Senate Reapportionment Chairman Bill Galvano, R-Bradenton, has submitted his own proposal to repair the map. State Sen. Darren Soto, an Orlando Democrat, and his aide have drawn map also aimed at fixing the flaws.
And the group of left-leaning voting groups who filed the lawsuit and successfully persuaded a judge to throw out two of the state's 27 districts offer a detailed new map. It includes a new east-west District 5, which is now held by U.S. Rep. Corrine Brown, D-Jacksonville, that they say will increase the opportunities for minorities to elect a candidate in Central Florida.

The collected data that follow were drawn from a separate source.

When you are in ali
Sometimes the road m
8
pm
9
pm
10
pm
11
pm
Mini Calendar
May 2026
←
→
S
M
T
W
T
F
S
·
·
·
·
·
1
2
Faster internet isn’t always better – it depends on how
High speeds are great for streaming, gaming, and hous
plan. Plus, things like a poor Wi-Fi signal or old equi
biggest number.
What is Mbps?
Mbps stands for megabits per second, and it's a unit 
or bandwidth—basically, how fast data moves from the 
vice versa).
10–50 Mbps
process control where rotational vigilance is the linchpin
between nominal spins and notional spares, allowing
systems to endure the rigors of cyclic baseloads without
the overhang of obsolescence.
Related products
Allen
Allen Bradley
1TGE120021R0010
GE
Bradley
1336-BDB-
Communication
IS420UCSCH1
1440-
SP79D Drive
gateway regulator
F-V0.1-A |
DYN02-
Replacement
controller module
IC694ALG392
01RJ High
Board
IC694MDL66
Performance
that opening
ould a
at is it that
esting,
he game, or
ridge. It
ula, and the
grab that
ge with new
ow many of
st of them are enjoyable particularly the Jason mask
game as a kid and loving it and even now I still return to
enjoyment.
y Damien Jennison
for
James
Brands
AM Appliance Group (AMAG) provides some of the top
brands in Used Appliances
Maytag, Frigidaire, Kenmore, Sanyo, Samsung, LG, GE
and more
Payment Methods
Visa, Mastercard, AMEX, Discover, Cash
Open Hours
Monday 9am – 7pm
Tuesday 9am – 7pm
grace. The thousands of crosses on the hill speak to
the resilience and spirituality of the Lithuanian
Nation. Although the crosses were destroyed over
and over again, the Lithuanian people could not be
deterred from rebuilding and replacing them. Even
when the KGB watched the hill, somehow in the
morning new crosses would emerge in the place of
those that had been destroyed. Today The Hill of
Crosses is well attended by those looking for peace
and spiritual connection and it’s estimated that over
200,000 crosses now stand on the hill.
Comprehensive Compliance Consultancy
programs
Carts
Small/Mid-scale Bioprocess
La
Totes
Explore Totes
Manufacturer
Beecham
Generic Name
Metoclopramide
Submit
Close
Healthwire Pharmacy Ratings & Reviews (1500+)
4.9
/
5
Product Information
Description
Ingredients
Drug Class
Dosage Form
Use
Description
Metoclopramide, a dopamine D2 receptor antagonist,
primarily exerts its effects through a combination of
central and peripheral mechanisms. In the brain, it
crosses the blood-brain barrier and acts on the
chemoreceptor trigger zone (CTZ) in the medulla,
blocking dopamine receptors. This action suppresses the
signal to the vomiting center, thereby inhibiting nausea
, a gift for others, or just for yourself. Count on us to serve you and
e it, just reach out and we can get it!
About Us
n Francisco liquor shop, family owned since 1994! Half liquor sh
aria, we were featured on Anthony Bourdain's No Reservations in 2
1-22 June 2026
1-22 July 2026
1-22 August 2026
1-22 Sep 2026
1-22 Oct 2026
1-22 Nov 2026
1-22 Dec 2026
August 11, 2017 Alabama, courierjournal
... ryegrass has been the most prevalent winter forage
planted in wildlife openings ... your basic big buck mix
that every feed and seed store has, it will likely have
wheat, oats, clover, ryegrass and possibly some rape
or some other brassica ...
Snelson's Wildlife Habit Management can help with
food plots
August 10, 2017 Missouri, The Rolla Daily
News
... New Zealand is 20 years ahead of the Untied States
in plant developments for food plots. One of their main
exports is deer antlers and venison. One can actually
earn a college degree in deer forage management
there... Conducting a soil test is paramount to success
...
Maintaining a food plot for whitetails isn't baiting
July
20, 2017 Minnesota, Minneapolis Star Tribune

The House and Senate redistricting committees, both dominated by Republicans, will decide which of the proposed maps to adopt at meetings tomorrow. The big question: how vast will the changes be to the controversial 10-county district held by Brown.
Map 1: Plaintiff's proposed fix; Map 2: House proposed new map
The House and Soto make minor changes to Brown's district and Soto's map makes two other districts, those held by Republican Reps. Dan Webster of Winter Garden and John Mica of Orlando, equally split between Democrats and Republicans.
Galvano's also makes minor changes, preserving most of the meandering district but taking out the black Democrats added to it in an effort to bleach neighboring districts to favor Webster and Mica.